**Assignment**.
Would you please output all the records exactly as given? Pictures should not appear in the copy.

(Extracted page text data)

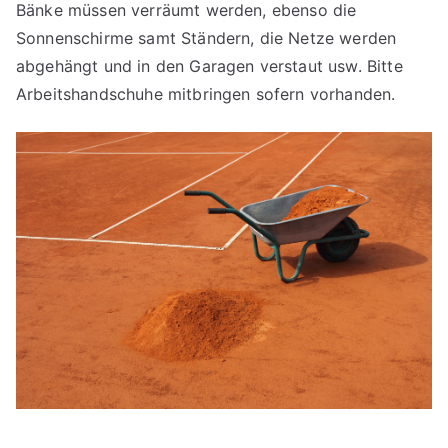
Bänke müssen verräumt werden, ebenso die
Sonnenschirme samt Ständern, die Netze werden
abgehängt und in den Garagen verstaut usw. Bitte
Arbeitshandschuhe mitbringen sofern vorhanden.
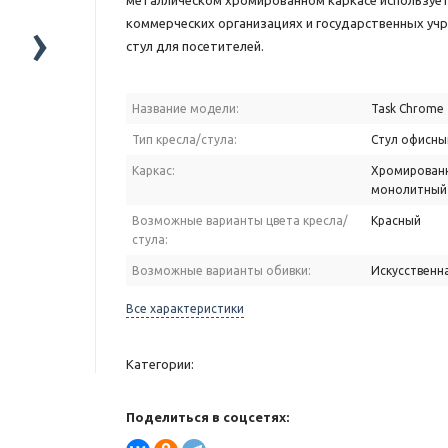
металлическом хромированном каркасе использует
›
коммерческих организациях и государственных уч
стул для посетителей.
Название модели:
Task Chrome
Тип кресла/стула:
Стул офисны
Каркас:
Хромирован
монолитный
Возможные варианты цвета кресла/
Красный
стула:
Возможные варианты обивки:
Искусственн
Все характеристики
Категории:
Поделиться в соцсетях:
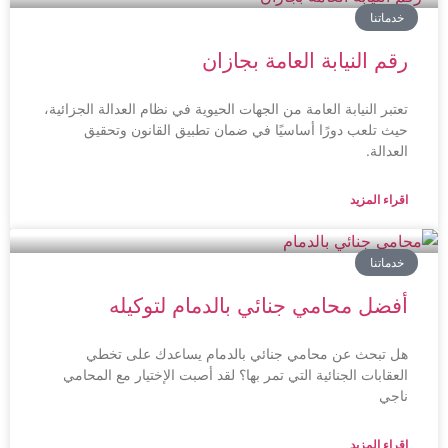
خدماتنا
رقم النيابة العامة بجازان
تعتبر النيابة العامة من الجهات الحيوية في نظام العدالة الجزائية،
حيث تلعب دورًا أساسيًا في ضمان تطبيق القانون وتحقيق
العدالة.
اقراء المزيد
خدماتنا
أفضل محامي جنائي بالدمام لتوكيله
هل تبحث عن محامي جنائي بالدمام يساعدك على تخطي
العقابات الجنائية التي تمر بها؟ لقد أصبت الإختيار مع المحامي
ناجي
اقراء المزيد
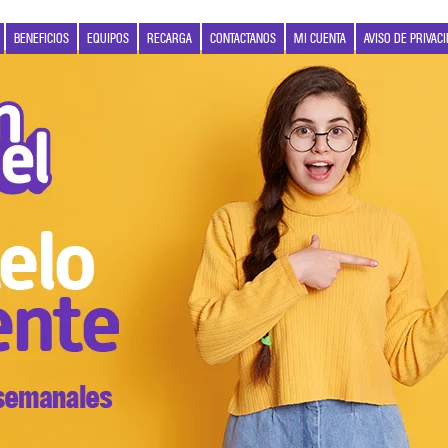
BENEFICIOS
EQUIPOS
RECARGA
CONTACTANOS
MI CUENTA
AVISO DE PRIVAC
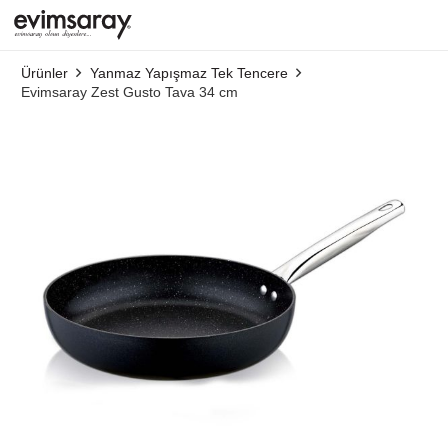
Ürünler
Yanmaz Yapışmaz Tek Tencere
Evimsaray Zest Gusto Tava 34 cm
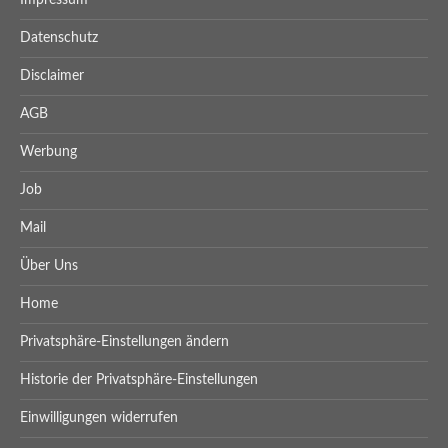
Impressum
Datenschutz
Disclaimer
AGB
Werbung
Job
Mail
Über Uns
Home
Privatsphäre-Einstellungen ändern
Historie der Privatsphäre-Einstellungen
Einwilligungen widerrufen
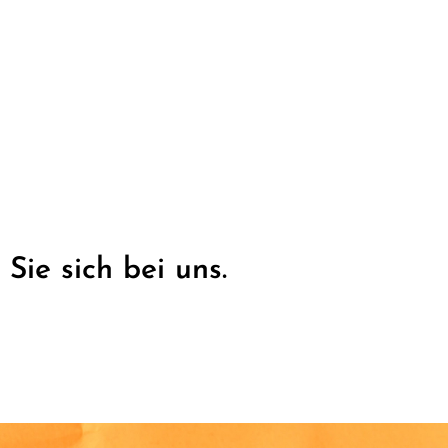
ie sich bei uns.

**Your response**.
Bänke müssen verräumt werden, ebenso die
Sonnenschirme samt Ständern, die Netze werden
abgehängt und in den Garagen verstaut usw. Bitte
Arbeitshandschuhe mitbringen sofern vorhanden.
металлическом хромированном каркасе использует
›
коммерческих организациях и государственных уч
стул для посетителей.
Название модели:
Task Chrome
Тип кресла/стула:
Стул офисны
Каркас:
Хромирован
монолитный
Возможные варианты цвета кресла/
Красный
стула:
Возможные варианты обивки:
Искусственн
Все характеристики
Категории:
Поделиться в соцсетях:
خدماتنا
رقم النيابة العامة بجازان
تعتبر النيابة العامة من الجهات الحيوية في نظام العدالة الجزائية،
حيث تلعب دورًا أساسيًا في ضمان تطبيق القانون وتحقيق
العدالة.
اقراء المزيد
خدماتنا
أفضل محامي جنائي بالدمام لتوكيله
هل تبحث عن محامي جنائي بالدمام يساعدك على تخطي
العقابات الجنائية التي تمر بها؟ لقد أصبت الإختيار مع المحامي
ناجي
اقراء المزيد
BENEFICIOS
EQUIPOS
RECARGA
CONTACTANOS
MI CUENTA
AVISO DE PRIVAC
Ürünler
Yanmaz Yapışmaz Tek Tencere
Evimsaray Zest Gusto Tava 34 cm
Impressum
Datenschutz
Disclaimer
AGB
Werbung
Job
Mail
Über Uns
Home
Privatsphäre-Einstellungen ändern
Historie der Privatsphäre-Einstellungen
Einwilligungen widerrufen
ie sich bei uns.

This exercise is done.